What you need to do: In the records below, copy the line that contains "Larin izbor S2 – Epizoda 28" and each line after it, word for word, through the last.
━━━━━━━━━━
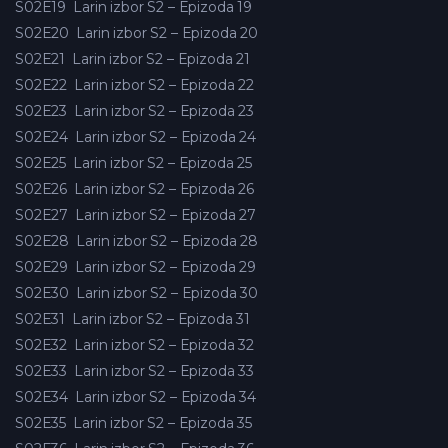
S02E19
Larin izbor S2 – Epizoda 19
S02E20
Larin izbor S2 – Epizoda 20
S02E21
Larin izbor S2 – Epizoda 21
S02E22
Larin izbor S2 – Epizoda 22
S02E23
Larin izbor S2 – Epizoda 23
S02E24
Larin izbor S2 – Epizoda 24
S02E25
Larin izbor S2 – Epizoda 25
S02E26
Larin izbor S2 – Epizoda 26
S02E27
Larin izbor S2 – Epizoda 27
S02E28
Larin izbor S2 – Epizoda 28
S02E29
Larin izbor S2 – Epizoda 29
S02E30
Larin izbor S2 – Epizoda 30
S02E31
Larin izbor S2 – Epizoda 31
S02E32
Larin izbor S2 – Epizoda 32
S02E33
Larin izbor S2 – Epizoda 33
S02E34
Larin izbor S2 – Epizoda 34
S02E35
Larin izbor S2 – Epizoda 35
━━━━━━━━━━
Solved exercise:
Larin izbor S2 – Epizoda 28
S02E29
Larin izbor S2 – Epizoda 29
S02E30
Larin izbor S2 – Epizoda 30
S02E31
Larin izbor S2 – Epizoda 31
S02E32
Larin izbor S2 – Epizoda 32
S02E33
Larin izbor S2 – Epizoda 33
S02E34
Larin izbor S2 – Epizoda 34
S02E35
Larin izbor S2 – Epizoda 35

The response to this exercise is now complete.